そしてその純粋にディオラルドに好意を寄せているという気持ちだけではない思いは、周りに全て伝わっていたと後で気付かされた。
母だった人はこう言った。
「アゼリア、貴女はもう直ぐ成人となります。わたくし達後見人の手を離れて、ディオラルドと暮らす事を許しましょう。この先はもうステイフィルドとの関係性は無くなりますが、健やかに生きていってください。」
「…どういうことでしょうか?」
「そのままの意味ですよ?
貴女は成人するまでの期間我が家で保護していたサンドール男爵家の娘。本当はこちらでそれなりの貴族の男性を紹介する予定であったけれど、貴女は義理の姉としてずっと接してもらっていたユリアーナから婚約者を譲ってもらったのだからその必要が無くなったのです。
ああ、先に伝えておくけれど、ディオラルド・アヴダントは、既に貴族籍を離れる手続きが終わっています。なので、今は平民のディオラルドです」
「え…、え、あの、お母様…」
「貴女のお母様は、サンドールの母だけと昔、貴女が言っていたはずだけれど?」
混乱するアゼリアの言葉を遮るように、けれど優しく伯爵はそう言った。
確かに何度かそう言った事はある。それはそうだ、自分はまだこちらに来たばかりの幼い子どもだったのだ。突然家族が変わるなんて、受け入れられなくても当然だろう。そう思ったけれど。
焦るアゼリアに対して、伯爵は首を傾げて砕けた口調で言った。
「まさか、三ヶ月前の事を忘れているのかしら?貴女が家へとやって来て七年の月日が流れたけれど、貴女はディオラルドに言っていたじゃない?『亡くなった母の事を忘れたことは一時もありません。今でも母はあの方だけだと思っています』と。それで私達は、貴女を養女にしていなくて本当に良かったと思ったのよ。ね、貴方」
「ああ、そうだな。本当の家族には私達ではなれなかったが、きっとディオラルド君とはなれるだろう」
アゼリアの顔からサッと血の気が引いた。確かにディオラルドにそう伝えた事がある。
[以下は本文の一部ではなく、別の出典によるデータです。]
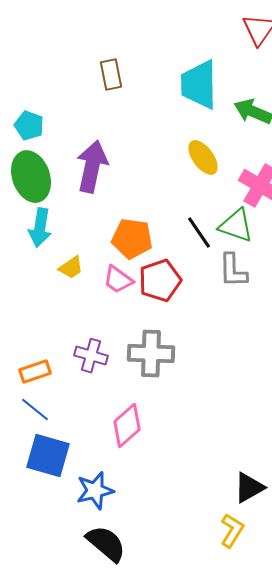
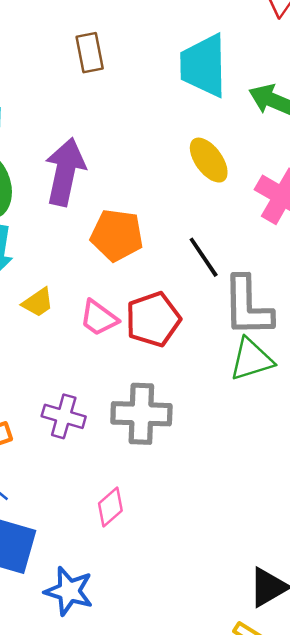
green triangle: (236, 226) -> (251, 359), moved, turned -36
orange pentagon: (132, 239) -> (117, 235), moved
gray L-shape: (233, 271) -> (248, 306), size x1.4
pink diamond: (127, 426) -> (110, 507), size x0.7
blue star: (95, 491) -> (69, 591), turned 30

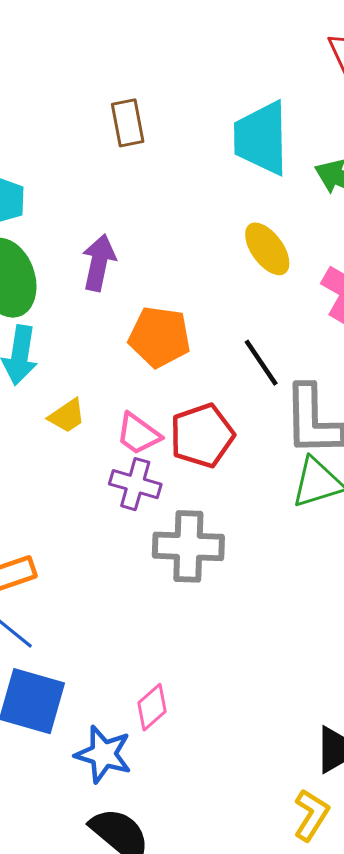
purple arrow: (65, 172) -> (99, 263), size x0.7
purple cross: (64, 416) -> (135, 484), moved
pink diamond: (110, 507) -> (152, 707), moved

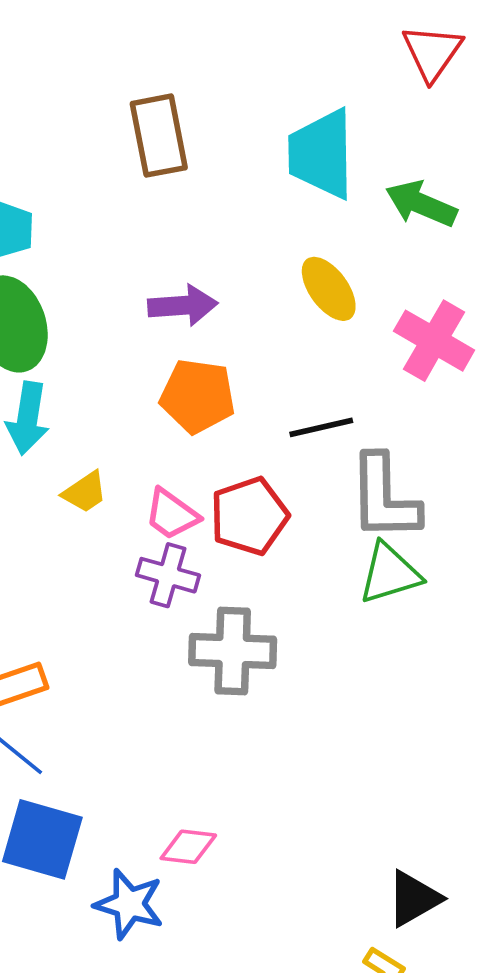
brown rectangle: (128, 123) -> (159, 136), size x1.4
purple arrow: (99, 263) -> (183, 305), moved, turned 74
black line: (261, 363) -> (321, 427), turned -69
pink diamond: (152, 707) -> (188, 847), turned 48

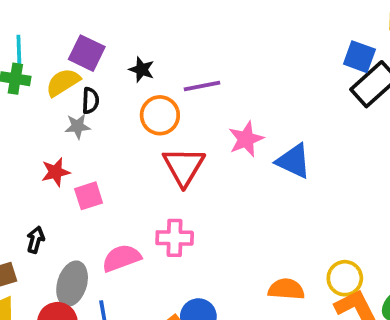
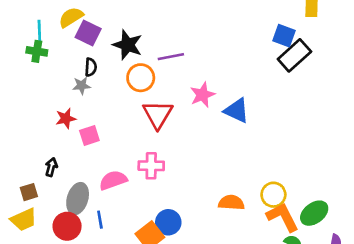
black star: (142, 70) -> (128, 45), size x1.6
yellow semicircle: (63, 82) -> (71, 17), moved

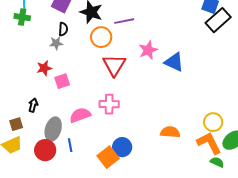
yellow circle: (273, 195) -> (213, 122), moved

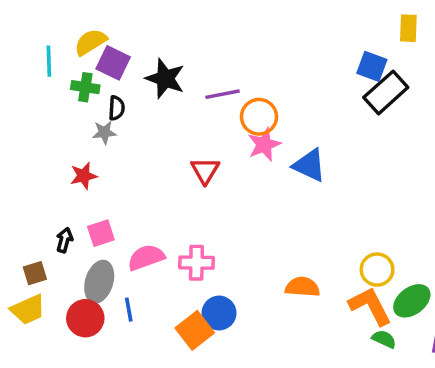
green cross: (22, 17) -> (85, 87), moved
orange circle: (101, 37) -> (259, 117), moved
red triangle: (114, 65) -> (205, 171), size x0.7
pink square: (62, 81) -> (101, 233), moved
pink cross: (109, 104) -> (196, 263), moved

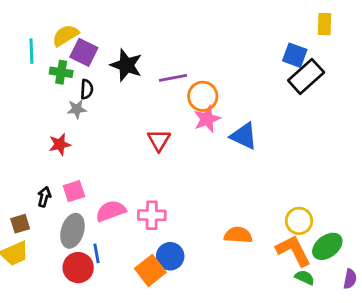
red circle: (85, 318) -> (78, 268), moved

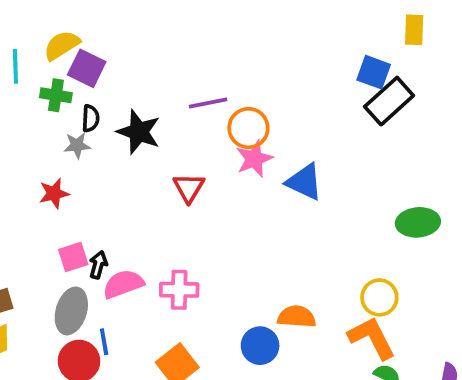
black star: (126, 65) -> (139, 132), moved
black arrow: (44, 197) -> (98, 265), moved
green ellipse: (327, 246) -> (418, 222), moved, turned 32
blue circle: (170, 256) -> (260, 346), moved

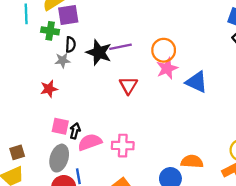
purple square: (87, 68) -> (68, 15), turned -35
purple line: (208, 103) -> (120, 47), moved
pink square: (73, 257) -> (60, 126), turned 30

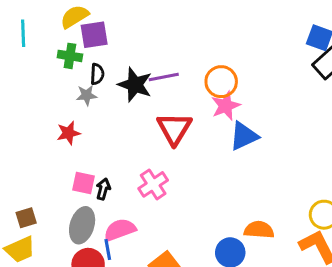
cyan line: (26, 14) -> (23, 33), moved
blue triangle: (197, 82) -> (244, 136), moved, turned -50
red triangle: (128, 85) -> (174, 128), size x1.4
pink semicircle: (90, 142) -> (120, 230), moved
pink cross: (123, 146) -> (153, 184), moved, turned -35

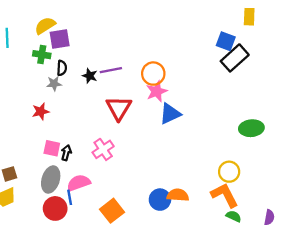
black star: (135, 85) -> (90, 76), size x0.6
orange semicircle: (259, 230) -> (178, 195), moved

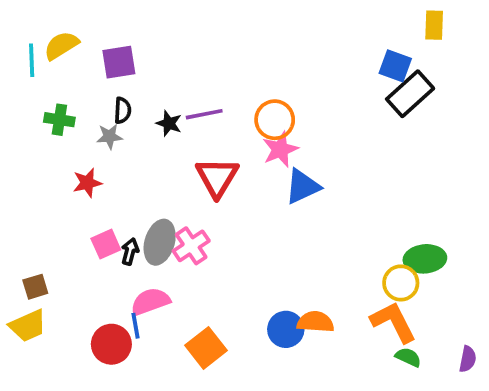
yellow semicircle: (45, 26) -> (61, 45), moved
green cross: (42, 55) -> (59, 120), moved
green ellipse: (251, 128) -> (425, 259), moved
pink square: (52, 148) -> (106, 244), turned -36
gray ellipse: (51, 179) -> (160, 242), moved

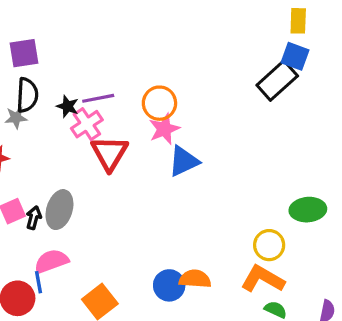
blue square: (395, 66) -> (295, 56), moved
black semicircle: (123, 110) -> (27, 95), size x1.5
pink cross: (191, 246) -> (87, 124), moved
green ellipse: (425, 259) -> (308, 210), moved
orange L-shape: (393, 322) -> (263, 279), turned -33

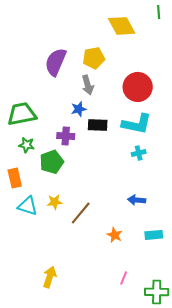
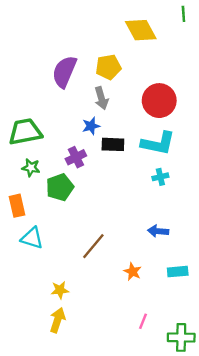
purple cross: (66, 136) -> (76, 157), turned -30
yellow star: (55, 202) -> (60, 290), moved

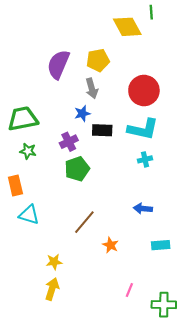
green line: (183, 14) -> (151, 12), moved
green pentagon: (60, 187) -> (77, 169), moved
orange star: (133, 272) -> (111, 245), moved

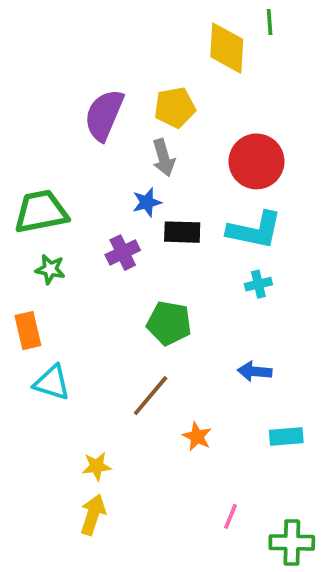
yellow diamond: (127, 27) -> (227, 48), turned 32
green pentagon: (77, 169) -> (169, 323), moved, turned 30

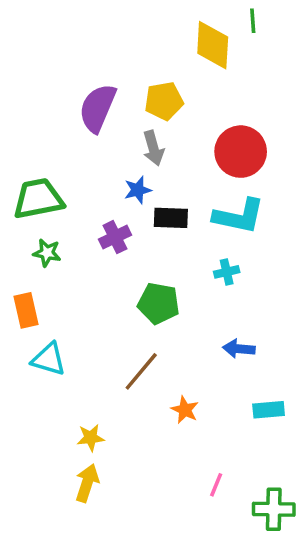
cyan cross: (258, 284) -> (227, 272), moved

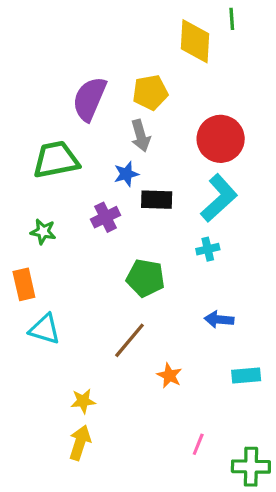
green trapezoid: (38, 199) -> (56, 160), moved
cyan L-shape: (239, 216) -> (219, 198), turned -54

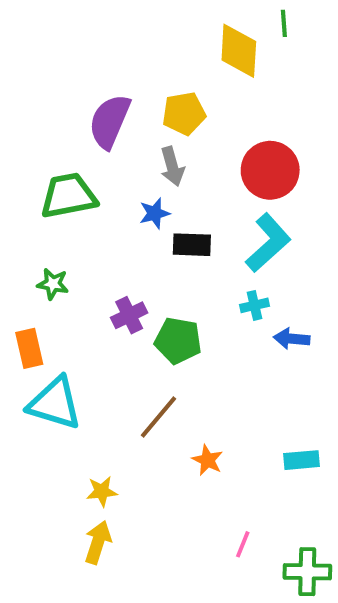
purple cross: (105, 217) -> (129, 315), moved
blue arrow: (219, 320) -> (292, 339), moved
cyan triangle: (45, 329) -> (55, 403), size x1.4

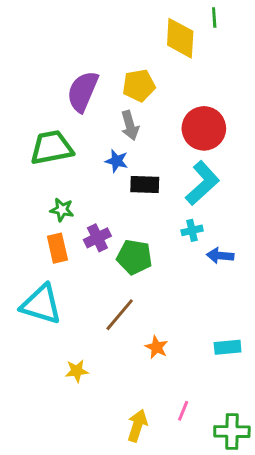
blue star: (155, 213) -> (117, 161), turned 30
green star: (53, 284) -> (62, 210), moved
orange rectangle: (29, 348) -> (57, 248), moved
yellow arrow: (98, 542) -> (137, 426), moved

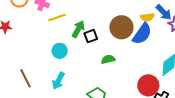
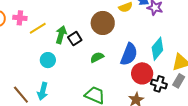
blue semicircle: (142, 34) -> (129, 54), moved
cyan arrow: (58, 81) -> (43, 91), moved

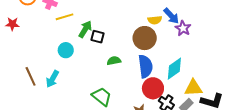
brown circle: (103, 23) -> (145, 38), moved
black square: (75, 39) -> (97, 37), turned 32
blue semicircle: (129, 54) -> (145, 66), turned -45

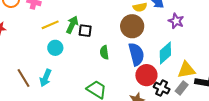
yellow line: (65, 17) -> (50, 25), moved
purple star: (183, 28) -> (176, 21), moved
green semicircle: (114, 61) -> (104, 52), turned -80

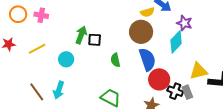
yellow line: (50, 25) -> (37, 49), moved
cyan diamond: (165, 53) -> (176, 42), moved
gray rectangle: (182, 88) -> (187, 92), moved, turned -56

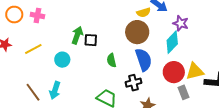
red circle: (159, 79) -> (174, 72), moved
black cross: (175, 91) -> (134, 83), moved, turned -35

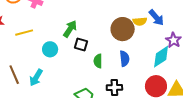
brown circle: (137, 32) -> (123, 29), moved
black square: (91, 40) -> (81, 45), moved
blue semicircle: (144, 60) -> (124, 59), moved, size x0.7

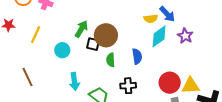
brown circle: (123, 29) -> (106, 35), moved
yellow line: (24, 33) -> (36, 35), turned -48
cyan diamond: (161, 57) -> (159, 36), moved
cyan arrow: (36, 78) -> (74, 81), moved, turned -36

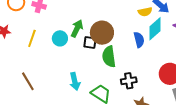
cyan circle: (62, 50) -> (60, 38), moved
blue semicircle: (137, 56) -> (139, 40), moved
green semicircle: (111, 60) -> (109, 57), size x1.5

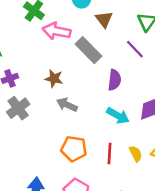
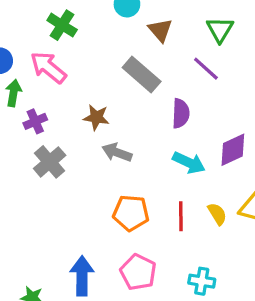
pink arrow: (56, 31) -> (48, 67), moved, turned 32

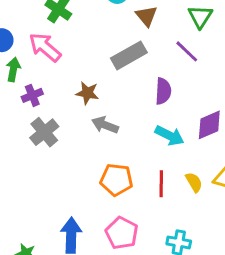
gray rectangle: (142, 74) -> (129, 55), turned -72

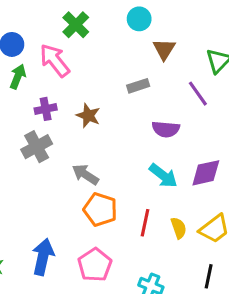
gray rectangle: (129, 55) -> (138, 86), size x0.6
purple semicircle: (163, 91) -> (166, 129), turned 80
purple cross: (32, 95) -> (46, 109), moved
gray arrow: (105, 125) -> (85, 174), moved

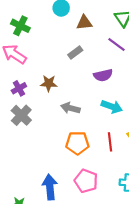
brown triangle: (164, 49) -> (84, 23), turned -49
gray arrow: (85, 174) -> (70, 108), moved

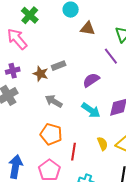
gray rectangle: (75, 53) -> (59, 66), moved
purple semicircle: (103, 75) -> (91, 80), turned 144
red line: (110, 142) -> (73, 152), moved

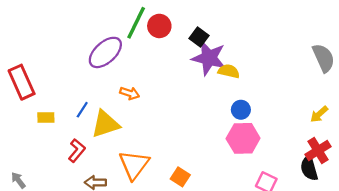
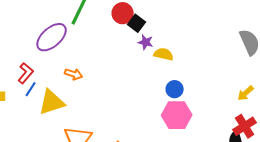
red circle: (159, 26) -> (123, 13), moved
purple star: (209, 58) -> (146, 42), size x0.5
red L-shape: (77, 150) -> (26, 73), moved

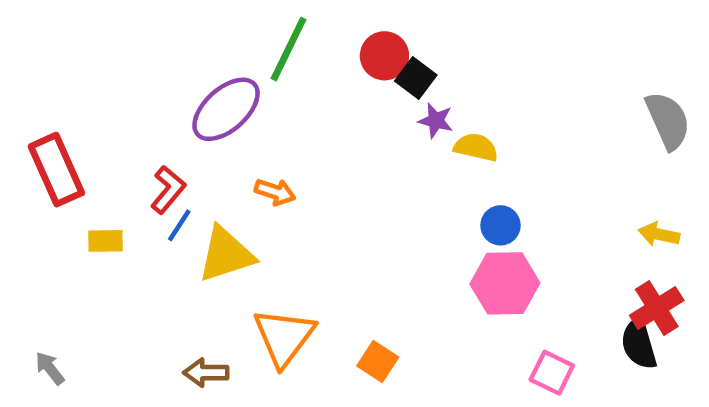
yellow arrow: (246, 93) -> (659, 234), turned 54

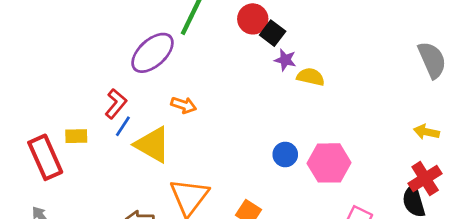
red rectangle: (56, 170) -> (45, 157), moved
blue circle: (500, 225) -> (285, 154), moved
yellow triangle: (226, 254) -> (153, 145), turned 48

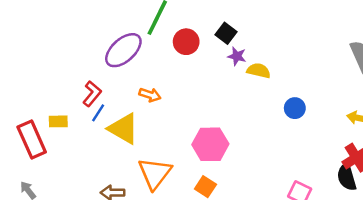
red circle: (253, 19) -> (186, 42), moved
blue circle: (285, 154) -> (295, 108), moved
pink hexagon: (329, 163) -> (210, 144), moved

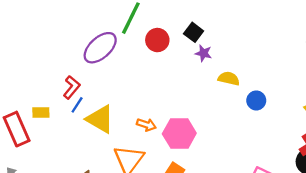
yellow semicircle: (259, 71) -> (229, 78), moved
orange arrow: (150, 95) -> (146, 125), moved

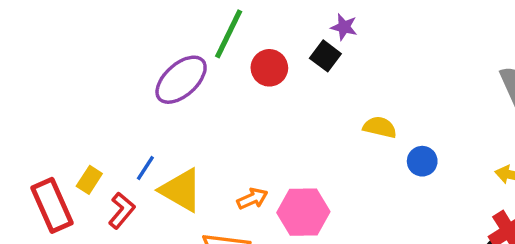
purple star: (203, 53) -> (344, 27), moved
red L-shape: (72, 87) -> (122, 210), moved
yellow rectangle: (41, 113) -> (89, 180), turned -56
orange arrow: (146, 125) -> (252, 199), turned -42

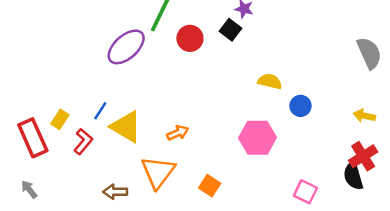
pink hexagon: (303, 212) -> (258, 138), moved

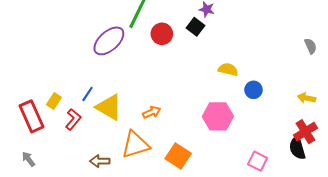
gray semicircle: (369, 53) -> (311, 46), size x0.6
orange triangle: (158, 172) -> (135, 145), turned 36
orange square: (210, 186) -> (178, 156), size x1.4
でもそれは、本当にそう思っていたのではなく彼の気持ちを引きたいだけの言葉だった。
家族となったのに、何時まで経っても自分はユリアーナのように伯爵である母に認めて貰えない。それは自分に力がないからだと、ユリアーナと離れた僅かな時間、そう、見送りの際に泣いて縋った覚えがあった。その言葉を誰かに…きっと周りにいた侍女だろうとアゼリアは検討がつき、冷や汗が額を伝った。
動揺が隠せないまま、アゼリアは伯爵の隣に座る父を泣きそうな顔で見つめた。
「お、お父様…」
「アゼリア嬢。君の未来に幸ある事を祈っているよ。大丈夫だ、ディオラルド君はああ見えて騎士として育ててこられた子どもだからね。きっと兵士としても優秀なんじゃないかな。きっとね」
そう言って優しく微笑まれ、アゼリアは何も言えなくなった。少女は生まれてからずっと貴族として生きてきた。まさか、関係性を切られるとは思ってもおらず、結婚した後もステイフィルド伯爵家と共にあるものだと思い込んでいた。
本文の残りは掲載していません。